Motor Circuit Anatomy in Children with Autism Spectrum Disorder With or Without Attention Deficit Hyperactivity Disorder

This study examined the morphology of frontal-parietal regions relevant to motor functions in children with autism spectrum disorder (ASD) with or without attention deficit hyperactivity disorder (ADHD). We also explored its associations with autism severity and motor skills, and the impact of comorbid ADHD on these associations. Participants included 126 school-age children: 30 had ASD only, 33 had ASD with ADHD, and 63 were typically developing. High resolution 3T MPRAGE images were acquired to examine the cortical morphology (gray matter volume, GMV, surface area, SA, and cortical thickness, CT) in three regions of interest (ROI): precentral gyrus (M1), postcentral gyrus (S1), and inferior parietal cortex (IPC). Children with ASD showed abnormal increases in GMV and SA in all three ROIs: (a) increased GMV in S1 bilaterally and in right M1 was specific to children with ASD without ADHD; (b) all children with ASD (with or without ADHD) showed increases in the left IPC SA. Furthermore, on measures of motor function, impaired praxis was associated with increased GMV in right S1 in the ASD group with ADHD. Children with ASD with ADHD showed a positive relationship between bilateral S1 GMV and manual dexterity, whereas children with ASD without ADHD showed a negative relationship. Our findings suggest that (a) ASD is associated with abnormal morphology of cortical circuits crucial to motor control and learning; (b) anomalous overgrowth of these regions, particularly S1, may contribute to impaired motor skill development, and (c) functional and morphological differences are apparent between children with ASD with or without ADHD.

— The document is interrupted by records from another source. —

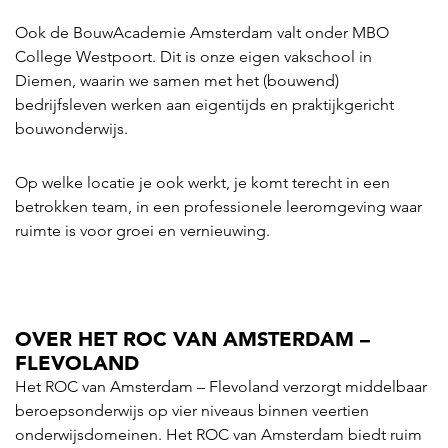
Ook de BouwAcademie Amsterdam valt onder MBO
College Westpoort. Dit is onze eigen vakschool in
Diemen, waarin we samen met het (bouwend)
bedrijfsleven werken aan eigentijds en praktijkgericht
bouwonderwijs.
Op welke locatie je ook werkt, je komt terecht in een
betrokken team, in een professionele leeromgeving waar
ruimte is voor groei en vernieuwing.
OVER HET ROC VAN AMSTERDAM –
FLEVOLAND
Het ROC van Amsterdam – Flevoland verzorgt middelbaar
beroepsonderwijs op vier niveaus binnen veertien
onderwijsdomeinen. Het ROC van Amsterdam biedt ruim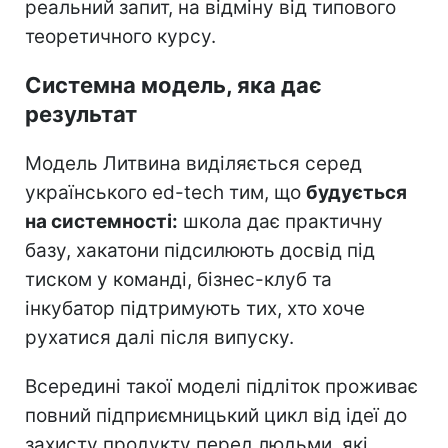
реальний запит, на відміну від типового
теоретичного курсу.
Системна модель, яка дає
результат
Модель Литвина виділяється серед
українського ed-tech тим, що
будується
на системності:
школа дає практичну
базу, хакатони підсилюють досвід під
тиском у команді, бізнес-клуб та
інкубатор підтримують тих, хто хоче
рухатися далі після випуску.
Всередині такої моделі підліток проживає
повний підприємницький цикл від ідеї до
захисту продукту перед людьми, які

Distinct frontal lobe morphology in girls and boys with ADHD

OBJECTIVE

This study investigated whether frontal lobe cortical morphology differs for boys and girls with ADHD (ages 8-12 years) in comparison to typically developing (TD) peers.

METHOD

Participants included 226 children between the ages of 8-12 including 93 children with ADHD (29 girls) and 133 TD children (42 girls) for which 3T MPRAGE MRI scans were obtained. A fully automated frontal lobe atlas was used to generate functionally distinct frontal subdivisions, with surface area (SA) and cortical thickness (CT) assessed in each region. Analyses focused on overall diagnostic differences as well as examinations of the effect of diagnosis within boys and girls.

RESULTS

Girls, but not boys, with ADHD showed overall reductions in total prefrontal cortex (PFC) SA. Localization revealed that girls showed widely distributed reductions in the bilateral dorsolateral PFC, left inferior lateral PFC, right medial PFC, right orbitofrontal cortex, and left anterior cingulate; and boys showed reduced SA only in the right anterior cingulate and left medial PFC. In contrast, boys, but not girls, with ADHD showed overall reductions in total premotor cortex (PMC) SA. Further localization revealed that in boys, premotor reductions were observed in bilateral lateral PMC regions; and in girls reductions were observed in bilateral supplementary motor complex. In line with diagnostic group differences, PMC and PFC SAs were inversely correlated with symptom severity in both girls and boys with ADHD.

CONCLUSIONS

These results elucidate sex-based differences in cortical morphology of functional subdivisions of the frontal lobe and provide additional evidence of associations among SA and symptom severity in children with ADHD.